Birileri beni sürüklüyor. Sesler çok boğuk, hiçbir anlam ifade etmiyor. Üstelik oldukça korkunçlar. Gözlerimi açtığımda tamamıyla bulanık bir dünya görüyorum. Bildiğimden daha yavaş akıyor zaman. Vücudumu dikleştirip bağlıyorlar. Kafama bir kask geçiriyorlar. Gözlerim kapalı. Açmak istemiyorum.

Ilık bir rüzgar esiyor. Bu kokuyu tanıyorum. Artık o kadar da çirkin gelmiyor. Altımdaki metal plakayı hissediyorum. Üstte yaşayan ‘Tanrı’ların metal atıklarıyla dolmuş bu sahil kenarında, atıkların en tepesindeyim. Diğerlerinden tek farkı en üstte duruyor olması olan plakanın üzerinde sırt üstü yatıyorum. Burası benim tapınağım. Taban’ın yukarıya en yakın yeri. Burada doğanların yükselebileceği en uç nokta. İnsanlarlayım tekrar. Gerçek insanlarla. Derin bir nefes çekiyorum ciğerlerime, canım acıyana kadar dolduruyorum sanki ilk nefesimmiş gibi. Gözlerimi açmadan. Gülümseyerek.

“Nasıl bir kabus gördüğüme inanamazsın Khor.”

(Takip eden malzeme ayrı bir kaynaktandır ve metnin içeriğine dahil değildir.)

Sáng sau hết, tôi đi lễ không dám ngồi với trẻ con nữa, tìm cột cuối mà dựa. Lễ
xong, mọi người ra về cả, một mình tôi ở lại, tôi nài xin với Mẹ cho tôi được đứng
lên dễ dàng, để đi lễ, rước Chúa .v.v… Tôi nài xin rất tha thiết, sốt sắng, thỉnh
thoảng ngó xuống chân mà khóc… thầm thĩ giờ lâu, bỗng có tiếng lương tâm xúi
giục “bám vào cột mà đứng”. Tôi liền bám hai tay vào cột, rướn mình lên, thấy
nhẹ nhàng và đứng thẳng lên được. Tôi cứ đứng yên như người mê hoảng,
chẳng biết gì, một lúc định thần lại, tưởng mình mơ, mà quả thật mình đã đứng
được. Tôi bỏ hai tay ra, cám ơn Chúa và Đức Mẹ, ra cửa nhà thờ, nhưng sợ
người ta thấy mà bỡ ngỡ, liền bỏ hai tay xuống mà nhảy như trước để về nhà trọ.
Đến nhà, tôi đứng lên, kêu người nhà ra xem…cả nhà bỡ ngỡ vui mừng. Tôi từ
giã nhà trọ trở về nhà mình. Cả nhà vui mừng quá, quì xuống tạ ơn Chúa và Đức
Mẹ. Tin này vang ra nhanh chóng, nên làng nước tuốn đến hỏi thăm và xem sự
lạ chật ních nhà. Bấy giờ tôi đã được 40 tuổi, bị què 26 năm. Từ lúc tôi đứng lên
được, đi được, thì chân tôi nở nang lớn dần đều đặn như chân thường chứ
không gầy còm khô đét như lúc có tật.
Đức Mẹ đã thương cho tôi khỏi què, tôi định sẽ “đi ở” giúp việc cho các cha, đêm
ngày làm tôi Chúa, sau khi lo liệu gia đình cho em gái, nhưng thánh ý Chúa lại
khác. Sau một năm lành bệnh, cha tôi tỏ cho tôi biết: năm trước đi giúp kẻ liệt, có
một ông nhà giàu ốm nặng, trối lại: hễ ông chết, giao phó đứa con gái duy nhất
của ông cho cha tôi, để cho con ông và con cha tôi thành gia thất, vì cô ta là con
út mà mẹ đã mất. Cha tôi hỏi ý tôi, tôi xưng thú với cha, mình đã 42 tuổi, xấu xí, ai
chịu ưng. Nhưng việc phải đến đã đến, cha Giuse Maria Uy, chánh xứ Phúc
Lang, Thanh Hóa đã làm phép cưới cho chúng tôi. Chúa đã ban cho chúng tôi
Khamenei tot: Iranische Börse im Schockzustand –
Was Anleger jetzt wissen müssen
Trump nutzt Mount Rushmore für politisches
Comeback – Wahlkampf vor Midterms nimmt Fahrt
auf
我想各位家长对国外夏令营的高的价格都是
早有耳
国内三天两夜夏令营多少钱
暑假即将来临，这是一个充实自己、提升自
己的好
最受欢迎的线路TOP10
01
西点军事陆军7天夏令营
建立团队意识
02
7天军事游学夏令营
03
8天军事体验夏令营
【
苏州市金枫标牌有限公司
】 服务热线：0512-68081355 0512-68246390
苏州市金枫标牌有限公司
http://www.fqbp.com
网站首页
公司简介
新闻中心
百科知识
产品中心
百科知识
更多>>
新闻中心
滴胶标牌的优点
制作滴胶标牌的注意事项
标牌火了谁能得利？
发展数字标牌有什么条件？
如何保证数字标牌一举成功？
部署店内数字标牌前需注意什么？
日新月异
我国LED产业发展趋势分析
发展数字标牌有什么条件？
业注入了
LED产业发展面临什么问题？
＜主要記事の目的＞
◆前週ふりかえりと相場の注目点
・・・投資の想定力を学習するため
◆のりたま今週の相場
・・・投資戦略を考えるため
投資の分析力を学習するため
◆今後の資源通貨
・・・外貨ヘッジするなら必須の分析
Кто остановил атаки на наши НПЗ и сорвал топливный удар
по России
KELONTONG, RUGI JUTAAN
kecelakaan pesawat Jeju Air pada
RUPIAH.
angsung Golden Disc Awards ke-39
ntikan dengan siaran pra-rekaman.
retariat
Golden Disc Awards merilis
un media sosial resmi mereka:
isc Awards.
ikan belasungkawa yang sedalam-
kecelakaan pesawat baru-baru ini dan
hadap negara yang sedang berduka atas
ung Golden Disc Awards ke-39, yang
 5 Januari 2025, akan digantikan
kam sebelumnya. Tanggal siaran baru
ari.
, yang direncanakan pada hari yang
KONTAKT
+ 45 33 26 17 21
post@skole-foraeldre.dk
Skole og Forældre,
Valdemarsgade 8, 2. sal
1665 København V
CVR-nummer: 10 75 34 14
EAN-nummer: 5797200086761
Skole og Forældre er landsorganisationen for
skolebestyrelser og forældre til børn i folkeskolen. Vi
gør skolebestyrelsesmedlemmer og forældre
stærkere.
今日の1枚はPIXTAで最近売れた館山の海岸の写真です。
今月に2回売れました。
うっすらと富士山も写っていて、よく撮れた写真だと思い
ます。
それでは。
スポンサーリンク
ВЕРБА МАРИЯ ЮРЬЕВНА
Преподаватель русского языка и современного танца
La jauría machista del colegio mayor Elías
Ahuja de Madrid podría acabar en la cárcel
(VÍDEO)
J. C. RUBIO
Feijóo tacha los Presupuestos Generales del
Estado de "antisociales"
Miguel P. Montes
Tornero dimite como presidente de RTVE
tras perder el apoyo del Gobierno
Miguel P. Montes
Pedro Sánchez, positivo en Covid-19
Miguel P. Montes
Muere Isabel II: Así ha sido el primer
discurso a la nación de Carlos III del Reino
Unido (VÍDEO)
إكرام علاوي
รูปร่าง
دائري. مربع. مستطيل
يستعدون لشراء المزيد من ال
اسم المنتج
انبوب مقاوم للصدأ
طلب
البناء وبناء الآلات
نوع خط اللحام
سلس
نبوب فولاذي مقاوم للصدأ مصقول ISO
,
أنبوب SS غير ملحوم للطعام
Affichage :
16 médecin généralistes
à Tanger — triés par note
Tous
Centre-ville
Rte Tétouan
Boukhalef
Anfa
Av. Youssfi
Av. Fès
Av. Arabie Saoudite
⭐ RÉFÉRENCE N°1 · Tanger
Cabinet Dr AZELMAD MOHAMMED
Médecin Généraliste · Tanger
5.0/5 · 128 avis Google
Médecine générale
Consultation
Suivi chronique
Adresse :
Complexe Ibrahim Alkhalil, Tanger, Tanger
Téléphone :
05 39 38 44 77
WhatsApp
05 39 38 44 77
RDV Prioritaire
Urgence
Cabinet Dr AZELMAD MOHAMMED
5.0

“Bu sert ve rahatsız metallerin üzerinde uyursan tabii görürsün dostum. Sıkılmadın mı bu yerden? Yukarıya, en tepeye çıkmak istemez misin mesela bir fırsat olsa? Gökyüzünü görmek istemez misin bir kerecik de olsa? Bir de yukarıdan bakmak istemez misin buraya? Belki aşağıya doğru bırakırsın kendini, uçarsın bile ha?”